[PROBLEM]: The records must be retyped exactly, with no pictures included.

================

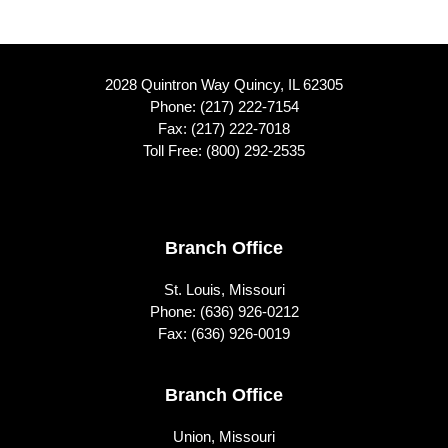
2028 Quintron Way Quincy, IL 62305
Phone:
(217) 222-7154
Fax: (217) 222-7018
Toll Free:
(800) 292-2535
Footer
Branch Office
St. Louis, Missouri
Phone:
(636) 926-0212
Fax: (636) 926-0019
Branch Office
Union, Missouri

================

[REPLY TO THE TASK]:
2028 Quintron Way Quincy, IL 62305
Phone:
(217) 222-7154
Fax: (217) 222-7018
Toll Free:
(800) 292-2535
Footer
Branch Office
St. Louis, Missouri
Phone:
(636) 926-0212
Fax: (636) 926-0019
Branch Office
Union, Missouri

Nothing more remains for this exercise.